The word "propaganda" has gotten a bad rap. In our century, it has come to mean unreliable information that is used to manipulate public opinion. (Originally, propaganda referred to the Catholic Church's efforts at "propagating" the faith.)
To a certain degree, the negative connotations are deserved. Those who wish to manipulate public opinion without going through the effort of supporting and legitimizing an argument often take short cuts. References are cherry-picked, poor rhetorical strategies are used, such as ad hominem attacks, and, in the worst cases, facts may be invented, data twisted, and outright lies presented as truth.
The post that appeared yesterday on the CAA website , "CFSAC Responds to Questions Concerning the Contract with the IOM" is not an example of the most disreputable form of propaganda - outright lies designed to inflame the public - but it does fall into the category of manipulation.
Information or manipulation?
The practice of answering FAQs - frequently asked questions - is one which provides answers to questions of general concern. FAQs enable readers to identify common problems, and quickly find concise answers.
People in the ME/CFS community certainly have questions about the IOM contract. I know I do. In fact, if someone were to ask me, right now, "What questions do you have?" I would be able to rattle them off in a heartbeat. How will this contract affect me? Will it have an impact on disability claims, medical care, research? Will the IOM "psychologize" the illness, making it even more of a stigma than it is now? Will we end up with "chronic multisymptom illness" as a new name, with a corresponding definition that is even more vague than the current one?
The questions I would not ask are the ones that appeared in the FAQs. Some of these questions were interesting. But it was very clear from their answers - the bulk of which came directly from the IOM website - that the purpose of the questions was not to address the real concerns of the ME/CFS community, but to provide a vehicle for "canned" information, supposedly from a source that is perceived as representing patient interests (CFSAC).
Are the CAA FAQs propaganda? In the strictest sense, they are. The purpose of these FAQs is not to enlighten, but to persuade, which casts their intent into doubt. If we are not asking these questions, who is? And, who is providing the answers? And, in a more general sense, why is this person, or organization, trying to influence us? How do they benefit?
In this case, the phrasing of these FAQs answers the first two questions.
Whoever composed the questions - and their answers - is not knowledgeable about contract law (contracts, as any lawyer can tell you, can always be canceled), or interested in taking the time to formulate lucid answers (many of which were copied verbatim from the IOM website), or verbally adept (funds are not "repurposed" - a term Suzanne Vernon uses to excess - they are redirected). In addition, the person who wrote these FAQs prefers to remain anonymous (the general form "we" disguises authorship) and, like the email sent by the CAA asking the signatories of the experts' letter to HHS to revoke their signatures, works "behind the scenes."

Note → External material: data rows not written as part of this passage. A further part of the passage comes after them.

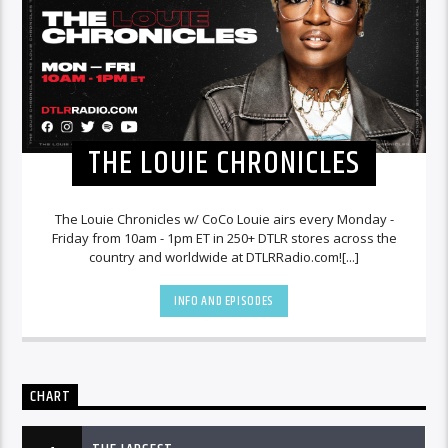
THE LOUIE CHRONICLES
The Louie Chronicles w/ CoCo Louie airs every Monday -
Friday from 10am - 1pm ET in 250+ DTLR stores across the
country and worldwide at DTLRRadio.com![...]
INFO AND EPISODES
CHART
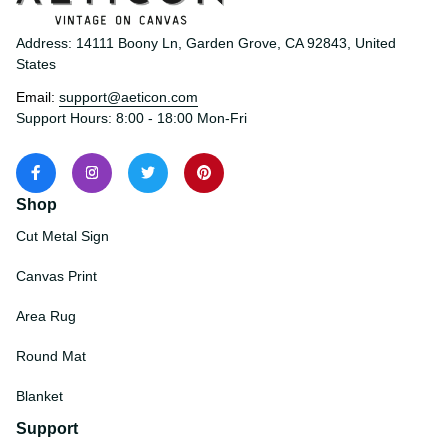
Address: 14111 Boony Ln, Garden Grove, CA 92843, United 
States
Email: 
support@aeticon.com
Support Hours: 8:00 - 18:00 Mon-Fri
Shop
Cut Metal Sign
Canvas Print
Area Rug
Round Mat
Blanket
Support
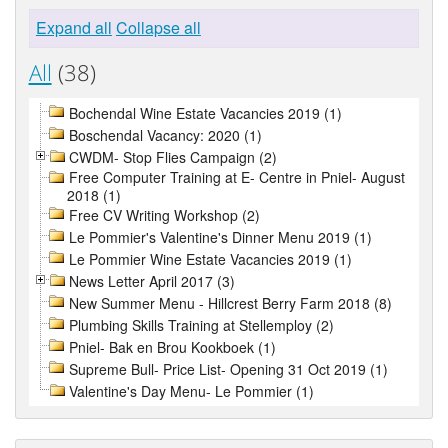
Expand all
Collapse all
All
(38)
Bochendal Wine Estate Vacancies 2019 (1)
Boschendal Vacancy: 2020 (1)
CWDM- Stop Flies Campaign (2)
Free Computer Training at E- Centre in Pniel- August
2018 (1)
Free CV Writing Workshop (2)
Le Pommier's Valentine's Dinner Menu 2019 (1)
Le Pommier Wine Estate Vacancies 2019 (1)
News Letter April 2017 (3)
New Summer Menu - Hillcrest Berry Farm 2018 (8)
Plumbing Skills Training at Stellemploy (2)
Pniel- Bak en Brou Kookboek (1)
Supreme Bull- Price List- Opening 31 Oct 2019 (1)
Valentine's Day Menu- Le Pommier (1)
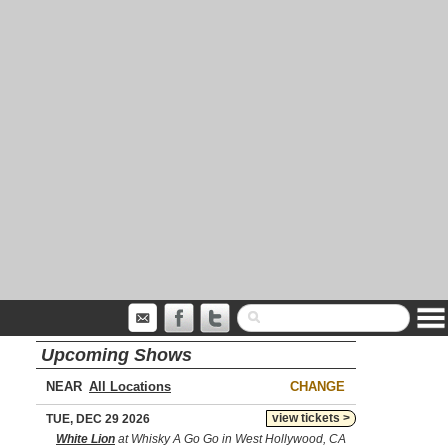
Upcoming Shows
NEAR
CHANGE
view tickets >
TUE, DEC 29 2026
White Lion
at Whisky A Go Go in West Hollywood, CA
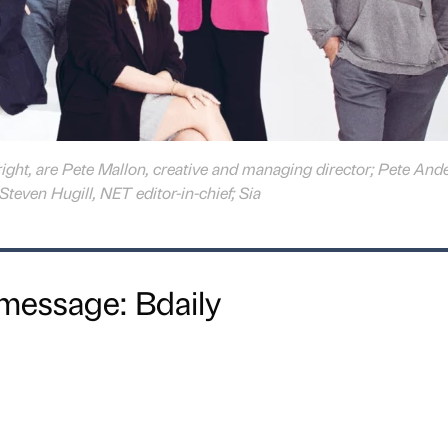
 right, are Pete Mallon, creative and managing director; Pete And
Steven Hugill, NET editor-in-chief; Sia
message: Bdaily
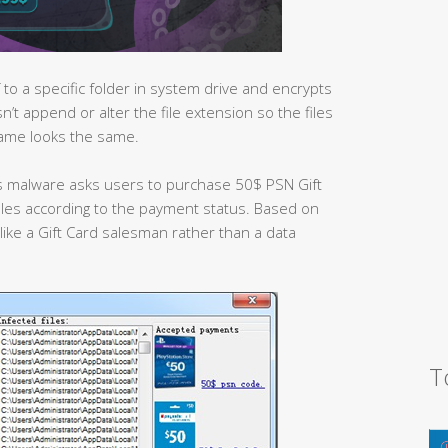
 to a specific folder in system drive and encrypts
n’t append or alter the file extension so the files
name looks the same.
s malware asks users to purchase 50$ PSN Gift
 files according to the payment status. Based on
like a Gift Card salesman rather than a data
T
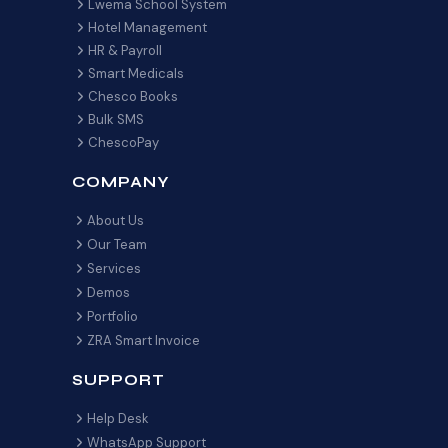
Lwema School System
Hotel Management
HR & Payroll
Smart Medicals
Chesco Books
Bulk SMS
ChescoPay
COMPANY
About Us
Our Team
Services
Demos
Portfolio
ZRA Smart Invoice
SUPPORT
Help Desk
WhatsApp Support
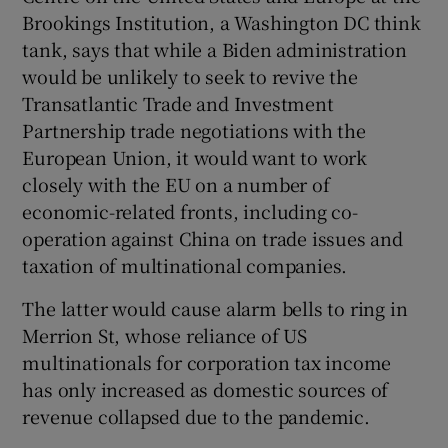
Brookings Institution, a Washington DC think
tank, says that while a Biden administration
would be unlikely to seek to revive the
Transatlantic Trade and Investment
Partnership trade negotiations with the
European Union, it would want to work
closely with the EU on a number of
economic-related fronts, including co-
operation against China on trade issues and
taxation of multinational companies.
The latter would cause alarm bells to ring in
Merrion St, whose reliance of US
multinationals for corporation tax income
has only increased as domestic sources of
revenue collapsed due to the pandemic.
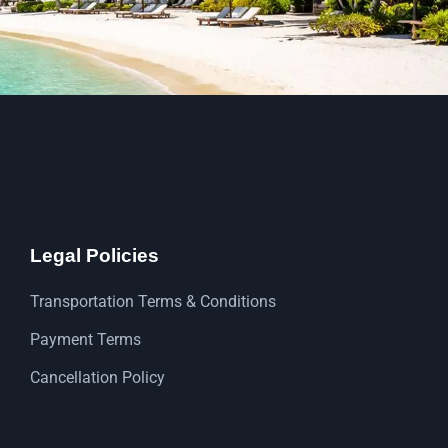
Legal Policies
Transportation Terms & Conditions
Payment Terms
Cancellation Policy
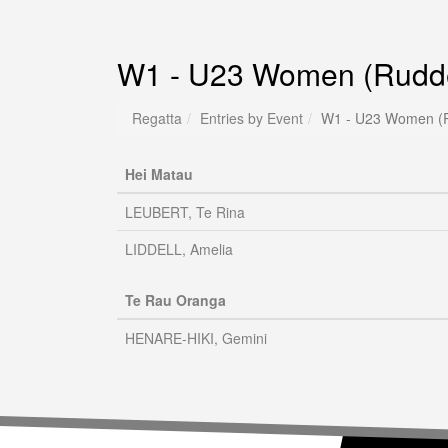
W1 - U23 Women (Rudde
Regatta
Entries by Event
W1 - U23 Women (R
Hei Matau
LEUBERT, Te Rina
LIDDELL, Amelia
Te Rau Oranga
HENARE-HIKI, Gemini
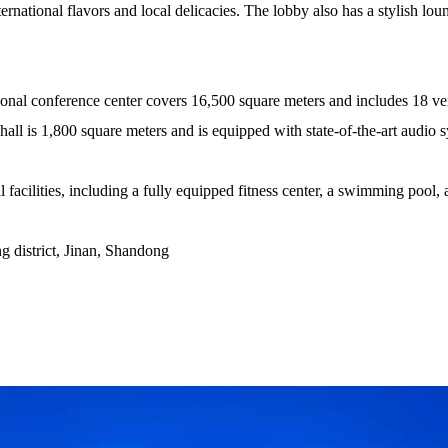
ternational flavors and local delicacies. The lobby also has a stylish lo
tional conference center covers 16,500 square meters and includes 18 ve
all is 1,800 square meters and is equipped with state-of-the-art audio 
 facilities, including a fully equipped fitness center, a swimming pool, 
 district, Jinan, Shandong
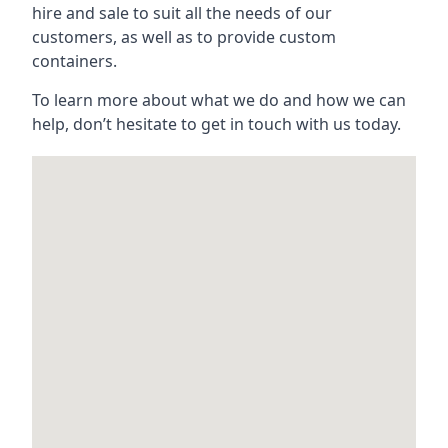
hire and sale to suit all the needs of our
customers, as well as to provide custom
containers.
To learn more about what we do and how we can
help, don’t hesitate to get in touch with us today.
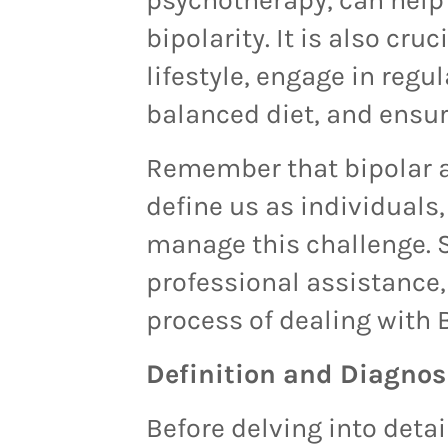
bipolarity. It is also cru
lifestyle, engage in regul
balanced diet, and ensu
Remember that bipolar a
define us as individuals,
manage this challenge. 
professional assistance, 
process of dealing with 
Definition and Diagnosi
Before delving into detai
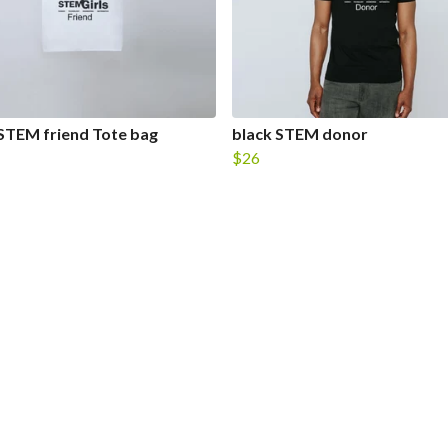
STEM friend Tote bag
black STEM donor
$26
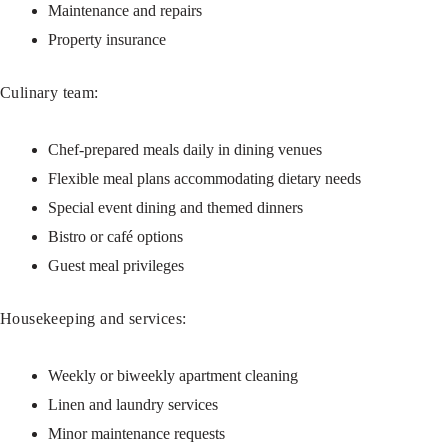
Maintenance and repairs
Property insurance
Culinary team:
Chef-prepared meals daily in dining venues
Flexible meal plans accommodating dietary needs
Special event dining and themed dinners
Bistro or café options
Guest meal privileges
Housekeeping and services:
Weekly or biweekly apartment cleaning
Linen and laundry services
Minor maintenance requests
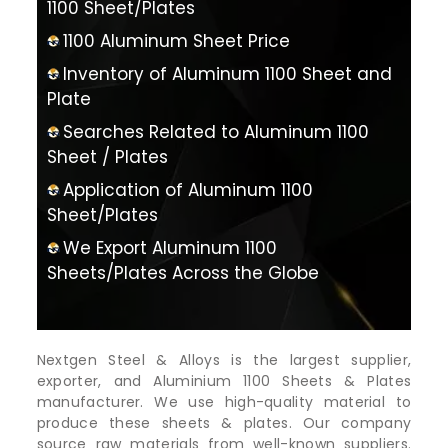
1100 Sheet/Plates
1100 Aluminum Sheet Price
Inventory of Aluminum 1100 Sheet and
Plate
Searches Related to Aluminum 1100
Sheet / Plates
Application of Aluminum 1100
Sheet/Plates
We Export Aluminum 1100
Sheets/Plates Across the Globe
Nextgen Steel & Alloys is the largest supplier,
exporter, and Aluminium 1100 Sheets & Plates
manufacturer. We use high-quality material to
produce these sheets & plates. Our company
source raw materials from well-known suppliers.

As for who benefits from the contract and how - the CAA will benefit from its association with the IOM by renewing its ties to government agencies (in recent years their funding from government grants has shrunk), insurance companies will benefit by not having to pay for expensive treatments once CFS is officially defined as a psychological disorder, and HHS will benefit by making sure the status quo is not challenged.
A short quiz
I have copied the questions - but not the answers - below. Chalk up a point for every question that you don't actually care about or don't understand. Add two points for every question that appears to have a purpose other than addressing a real concern of the ME/CFS community. Add three points if the question is leading. (Hint: There are at least two.) And, if you care the read the answers, add ten points for every answer that does not satisfy you, or you can't understand, or you suspect isn't quite accurate. The more points you score, the more likely it is that these FAQs were intended to address "concerns" of the proponents of the IOM contract, rather than those of our community. Here are the questions. The answers are HERE .
Who is the target audience for the Institute of Medicine (IOM) study?
Why did the Department of Health and Human Services (HHS) not follow the Chronic Fatigue Syndrome Advisory Committee (CFSAC) recommendation to host a workshop in consultation with CFSAC and ME/CFS experts, but instead contracted [sic] with the IOM to do a study?
Can HHS, and all associated agencies, endorse the 2003 Canadian Consensus Criteria based on the recommendation of ME/CFS experts, patients and the International Association of CFS/ME? If not, why not?
What is the standard process that the IOM uses to develop its recommendations?
What criteria does IOM use for selection of committee members?
Does the HHS contract with the IOM specifically require the IOM to use ME/CFS experts as committee members?
Does the contract require the IOM to include a patient as a committee member?
How can patients, family members and other advocates provide input into the IOM study process?
What is the Statement of Task [sic] in this contract with the IOM?
Will the IOM study address treatment for ME/CFS?
What is the total cost of the IOM contract?
If the IOM contract is cancelled [sic], will the contract funds go to ME/CFS research?
What is the difference between the IOM committee charge and the NIH Evidence-based Methodology Workshop for ME/CFS?